§ **What you need to do**
Within the entries below, find the portion that opens with the line containing "exceptional performance. The" and closes with the line containing "be worth the trip, we guarantee it.". Retype that portion exactly and only.

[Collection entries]
- - - -

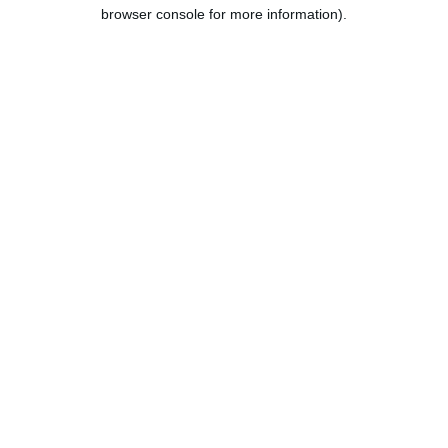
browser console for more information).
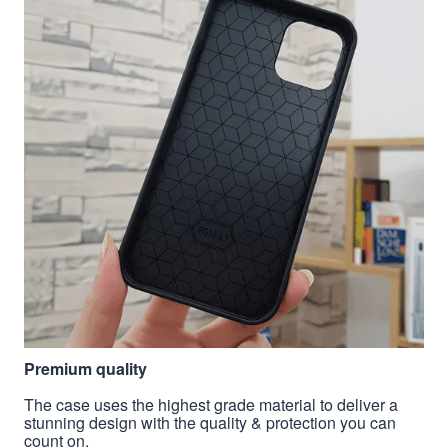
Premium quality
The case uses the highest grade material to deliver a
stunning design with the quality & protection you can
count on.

- - - -

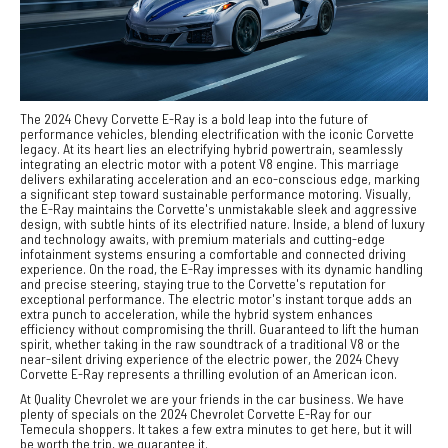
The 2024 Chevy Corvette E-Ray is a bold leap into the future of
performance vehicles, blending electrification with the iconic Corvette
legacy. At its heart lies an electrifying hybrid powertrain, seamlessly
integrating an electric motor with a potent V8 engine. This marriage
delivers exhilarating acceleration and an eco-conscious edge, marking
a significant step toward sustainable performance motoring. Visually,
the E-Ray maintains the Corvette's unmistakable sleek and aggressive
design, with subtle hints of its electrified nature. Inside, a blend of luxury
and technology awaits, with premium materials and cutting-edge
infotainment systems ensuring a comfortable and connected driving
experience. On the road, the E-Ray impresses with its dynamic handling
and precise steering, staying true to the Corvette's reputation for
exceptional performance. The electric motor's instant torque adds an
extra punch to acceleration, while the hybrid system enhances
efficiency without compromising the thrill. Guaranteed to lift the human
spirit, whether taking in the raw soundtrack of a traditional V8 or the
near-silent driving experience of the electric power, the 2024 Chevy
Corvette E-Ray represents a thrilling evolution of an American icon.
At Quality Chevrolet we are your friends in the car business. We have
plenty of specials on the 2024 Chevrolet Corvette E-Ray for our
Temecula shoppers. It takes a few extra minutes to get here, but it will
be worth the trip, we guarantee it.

- - - -

§ **Written answer**
exceptional performance. The electric motor's instant torque adds an
extra punch to acceleration, while the hybrid system enhances
efficiency without compromising the thrill. Guaranteed to lift the human
spirit, whether taking in the raw soundtrack of a traditional V8 or the
near-silent driving experience of the electric power, the 2024 Chevy
Corvette E-Ray represents a thrilling evolution of an American icon.
At Quality Chevrolet we are your friends in the car business. We have
plenty of specials on the 2024 Chevrolet Corvette E-Ray for our
Temecula shoppers. It takes a few extra minutes to get here, but it will
be worth the trip, we guarantee it.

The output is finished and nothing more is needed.